The answer should consist of every line in the material below that has the word "hours".

* DATASET RECORDS:
====================
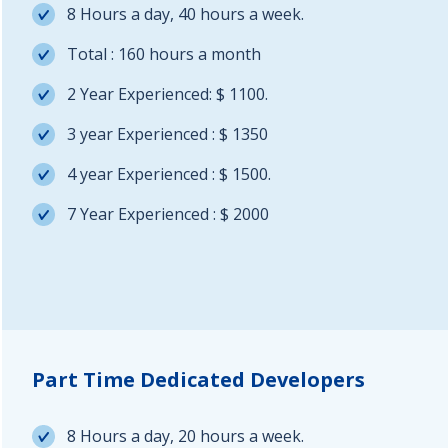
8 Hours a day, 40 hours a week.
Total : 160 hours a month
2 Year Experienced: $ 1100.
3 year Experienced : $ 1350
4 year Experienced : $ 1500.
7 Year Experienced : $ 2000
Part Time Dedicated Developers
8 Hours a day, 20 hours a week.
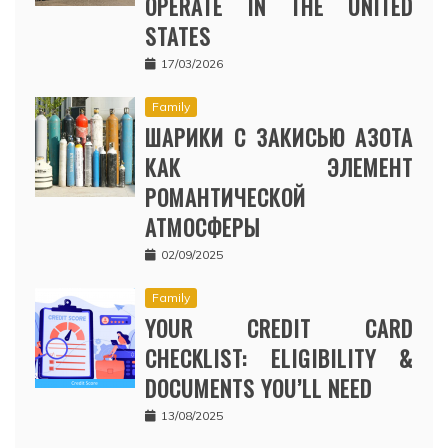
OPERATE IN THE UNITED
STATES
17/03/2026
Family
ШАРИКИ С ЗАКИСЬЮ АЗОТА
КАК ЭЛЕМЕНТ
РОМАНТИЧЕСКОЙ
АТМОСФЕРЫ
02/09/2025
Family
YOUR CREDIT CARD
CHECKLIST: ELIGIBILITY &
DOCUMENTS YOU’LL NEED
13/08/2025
====================
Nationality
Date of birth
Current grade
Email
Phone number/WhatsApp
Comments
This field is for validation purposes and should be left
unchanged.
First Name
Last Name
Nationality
====================
* RESULT:
8 Hours a day, 40 hours a week.
Total : 160 hours a month
8 Hours a day, 20 hours a week.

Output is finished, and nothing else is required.